Reputation: 1549
Most of the data sets that I have worked with has generally been of moderate size (mostly less than 100k rows) and hence my code's execution time has usually not been that big a problem for me.
But I was recently trying to write a function that takes 2 dataframes as arguments (with, say, m & n rows) and returns a new dataframe with m*n rows. I then have to perform some operations on the resulting data set. So, even with small values of m & n (say around 1000 each ) the resulting dataframe would have more than a million rows.
When I try even simple operations on this dataset, the code takes an intolerably long time to run. Specifically, my resulting dataframe has 2 columns with numeric values and I need to add a new column which will compare the values of these columns and categorize them as - "Greater than", "less than", "Tied"
I am using the following code:
df %>% mutate(compare=ifelse(var1==var2,"tied",
ifelse(var1>var2,"Greater than","lesser then")
And, as I mentioned before, this takes forever to run. I did some research on this, and I figured out that apparently operations on data.table is significantly faster than dataframe, so maybe that's one option I can try.

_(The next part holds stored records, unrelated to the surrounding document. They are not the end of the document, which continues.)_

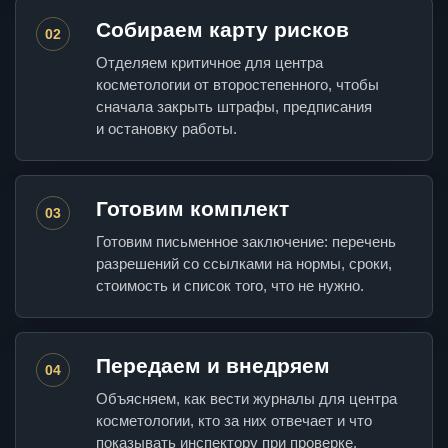
Собираем карту рисков
02
Отделяем критичное для центра
косметологии от второстепенного, чтобы
сначала закрыть штрафы, предписания
и остановку работы.
Готовим комплект
03
Готовим письменное заключение: перечень
разрешений со ссылками на нормы, сроки,
стоимость и список того, что не нужно.
Передаем и внедряем
04
Объясняем, как вести журналы для центра
косметологии, кто за них отвечает и что
показывать инспектору при проверке.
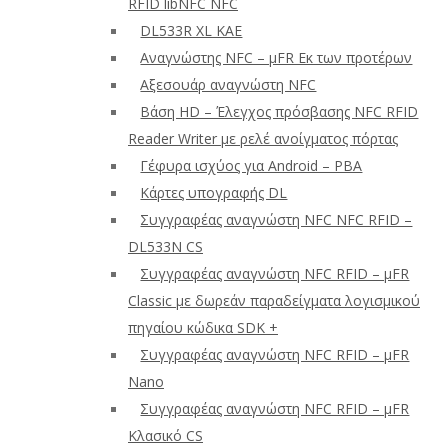
RFID libNFC NFC
DL533R XL ΚΑΕ
Αναγνώστης NFC – μFR Εκ των προτέρων
Αξεσουάρ αναγνώστη NFC
Βάση HD – Έλεγχος πρόσβασης NFC RFID
Reader Writer με ρελέ ανοίγματος πόρτας
Γέφυρα ισχύος για Android – PBA
Κάρτες υπογραφής DL
Συγγραφέας αναγνώστη NFC NFC RFID –
DL533N CS
Συγγραφέας αναγνώστη NFC RFID – μFR
Classic με δωρεάν παραδείγματα λογισμικού
πηγαίου κώδικα SDK +
Συγγραφέας αναγνώστη NFC RFID – μFR
Nano
Συγγραφέας αναγνώστη NFC RFID – μFR
Κλασικό CS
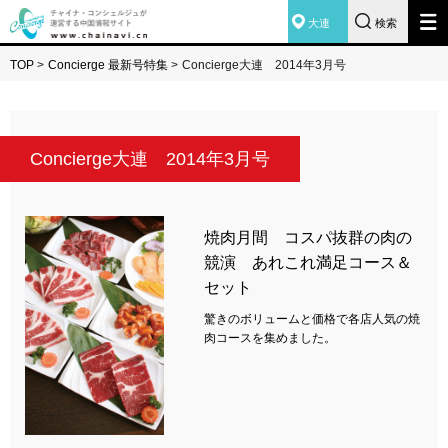
大連
検索
TOP
>
Concierge 最新号特集
>
Concierge大連 2014年3月号
Concierge大連 2014年3月号
焼肉月間 コスパ抜群の肉の
競演 あれこれ満足コース＆
セット
驚きのボリュームと価格で各店人気の焼
肉コースを集めました。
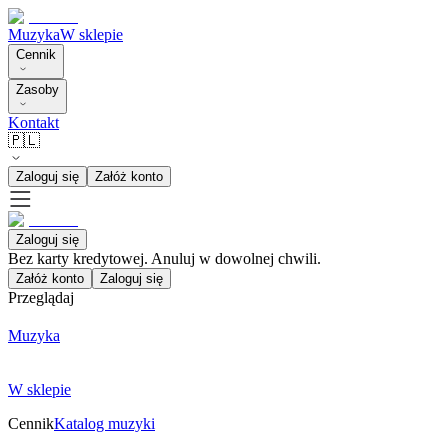
Muzyka
W sklepie
Cennik
Zasoby
Kontakt
🇵🇱
Zaloguj się
Załóż konto
Zaloguj się
Bez karty kredytowej. Anuluj w dowolnej chwili.
Załóż konto
Zaloguj się
Przeglądaj
Muzyka
W sklepie
Cennik
Katalog muzyki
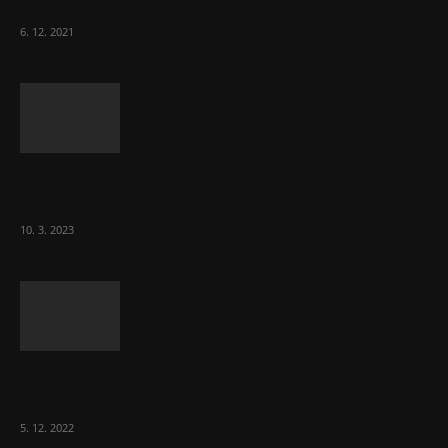
ČLK Kubka
6. 12. 2021
Ministr Válek ocenil domov pro seniory za
70 000 měsíčně
10. 3. 2023
To, co se stalo ve stomatologii, je šílená
ostuda, říká Milan...
5. 12. 2022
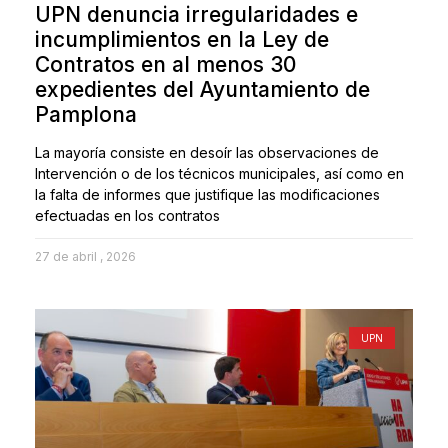
UPN denuncia irregularidades e
incumplimientos en la Ley de
Contratos en al menos 30
expedientes del Ayuntamiento de
Pamplona
La mayoría consiste en desoír las observaciones de
Intervención o de los técnicos municipales, así como en
la falta de informes que justifique las modificaciones
efectuadas en los contratos
27 de abril , 2026
UPN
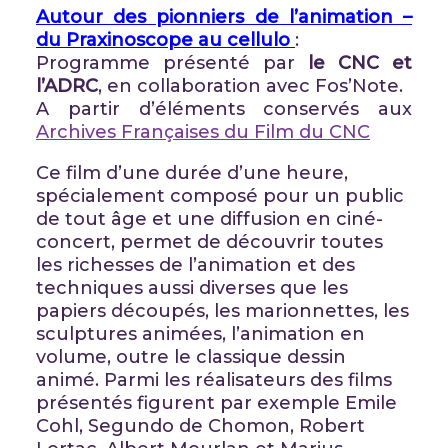
Autour des pionniers de l’animation –
du Praxinoscope au cellulo
:
Programme présenté par
le CNC et
l’ADRC
, en collaboration avec Fos’Note.
A partir d’éléments conservés aux
Archives Françaises du Film du CNC
Ce film d’une durée d’une heure,
spécialement composé pour un public
de tout âge et une diffusion en ciné-
concert, permet de découvrir toutes
les richesses de l’animation et des
techniques aussi diverses que les
papiers découpés, les marionnettes, les
sculptures animées, l’animation en
volume, outre le classique dessin
animé. Parmi les réalisateurs des films
présentés figurent par exemple Emile
Cohl, Segundo de Chomon, Robert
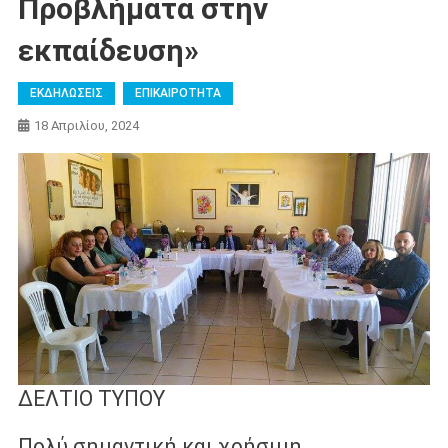
Προβλήματα στην
εκπαίδευση»
ΕΚΔΗΛΩΣΕΙΣ
ΕΠΙΚΑΙΡΟΤΗΤΑ
18 Απριλίου, 2024
ΔΕΛΤΙΟ ΤΥΠΟΥ
Πολύ σημαντική και χρήσιμη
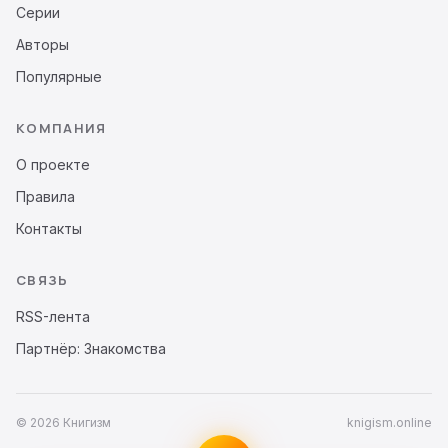
Серии
Авторы
Популярные
КОМПАНИЯ
О проекте
Правила
Контакты
СВЯЗЬ
RSS-лента
Партнёр: Знакомства
© 2026 Книгизм
knigism.online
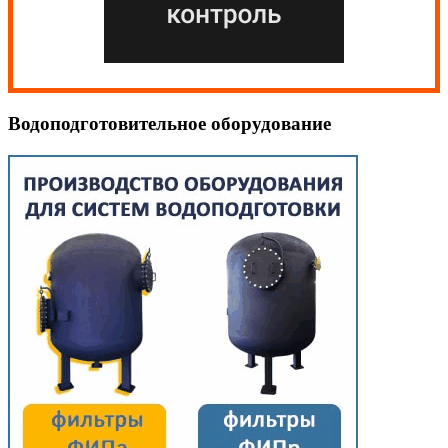
Водоподготовительное оборудование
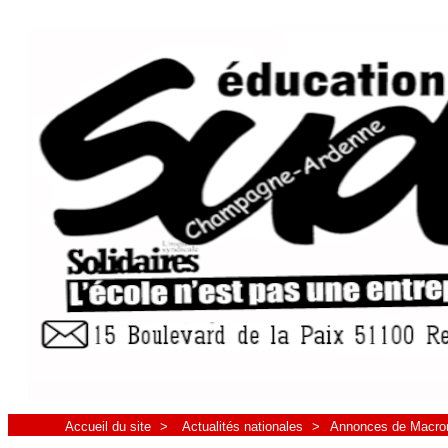
Accueil du site
>
Actualités nationales
>
Annonces de Macron 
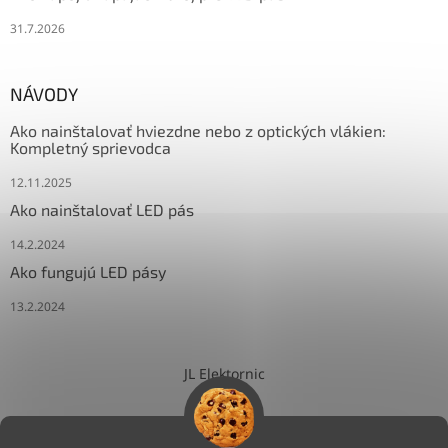
31.7.2026
NÁVODY
Ako nainštalovať hviezdne nebo z optických vlákien:
Kompletný sprievodca
12.11.2025
Ako nainštalovať LED pás
14.2.2024
Ako fungujú LED pásy
13.2.2024
JL Elektornic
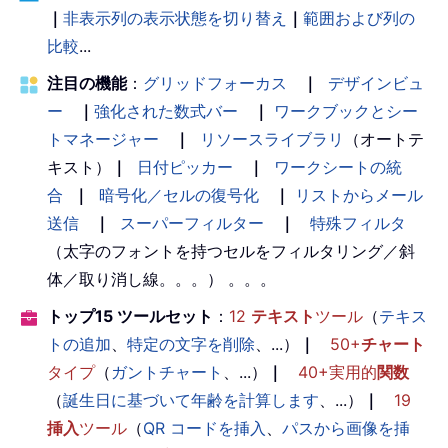
｜
非表示列の表示状態を切り替え
｜
範囲および列の
比較
...
注目の機能
：
グリッドフォーカス
｜
デザインビュ
ー
｜
強化された数式バー
｜
ワークブックとシー
トマネージャー
｜
リソースライブラリ
（オートテ
キスト）
｜
日付ピッカー
｜
ワークシートの統
合
｜
暗号化／セルの復号化
｜
リストからメール
送信
｜
スーパーフィルター
｜
特殊フィルタ
（太字のフォントを持つセルをフィルタリング／斜
体／取り消し線。。。） 。。。
トップ15 ツールセット
：
12
テキスト
ツール
（
テキス
トの追加
、
特定の文字を削除
、...）
｜
50+
チャート
タイプ
（
ガントチャート
、...）
｜
40+実用的
関数
（
誕生日に基づいて年齢を計算します
、...）
｜
19
挿入
ツール
（
QR コードを挿入
、
パスから画像を挿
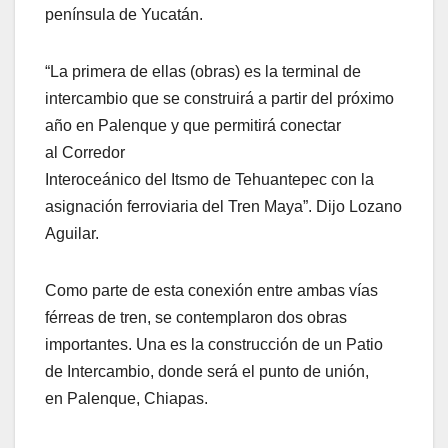
península de Yucatán.
“La primera de ellas (obras) es la terminal de
intercambio que se construirá a partir del próximo
año en Palenque y que permitirá conectar
al Corredor
Interoceánico del Itsmo de Tehuantepec con la
asignación ferroviaria del Tren Maya”. Dijo Lozano
Aguilar.
Como parte de esta conexión entre ambas vías
férreas de tren, se contemplaron dos obras
importantes. Una es la construcción de un Patio
de Intercambio, donde será el punto de unión,
en Palenque, Chiapas.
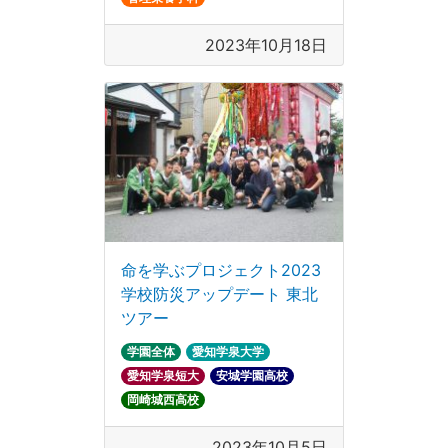
2023年10月18日
命を学ぶプロジェクト2023
学校防災アップデート 東北
ツアー
学園全体
愛知学泉大学
愛知学泉短大
安城学園高校
岡崎城西高校
2023年10月5日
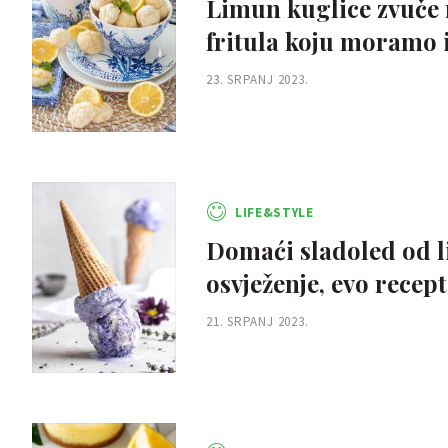
Limun kuglice zvuče n
fritula koju moramo 
23. SRPANJ 2023.
LIFE&STYLE
Domaći sladoled od li
osvježenje, evo recep
21. SRPANJ 2023.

But I have never used data.tables before. So before I plunge into that, I was quite curious to know if there are any other ways to speed up computation time for large data sets.
What other options do you think I can try?
Thanks!
Upvotes: 1
Views: 186
Reputation: 567
For large problems like this I like to parallelize. Since operations on individual rows are atomic, meaning that the outcome of an operation on a particular row is independent of every other row, this is an "embarassingly parallel" situation.
library(doParallel)
library(foreach)
registerDoParallel() #You could specify the number of cores to use here. See the documentation.
df$compare <- foreach(m=df$m, n=df$n, .combine='c') %dopar% {
#Borrowing from @nicola in the comments because it's a good solution.
c('Less Than', 'Tied', 'Greater Than')[sign(m-n)+2]
}
Upvotes: 1